BEGIN Supplied material
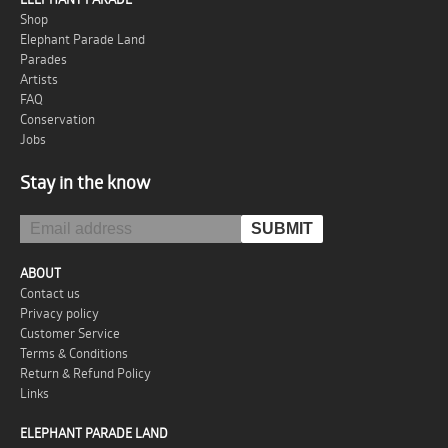
Shop
Elephant Parade Land
Parades
Artists
FAQ
Conservation
Jobs
Stay in the know
ABOUT
Contact us
Privacy policy
Customer Service
Terms & Conditions
Return & Refund Policy
Links
ELEPHANT PARADE LAND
END Supplied material
- **Task to carry out**
Please write out exactly the line containing "Return & Refund Policy" and every line after it through the end of the records, nothing more.

- **Response**
Return & Refund Policy
Links
ELEPHANT PARADE LAND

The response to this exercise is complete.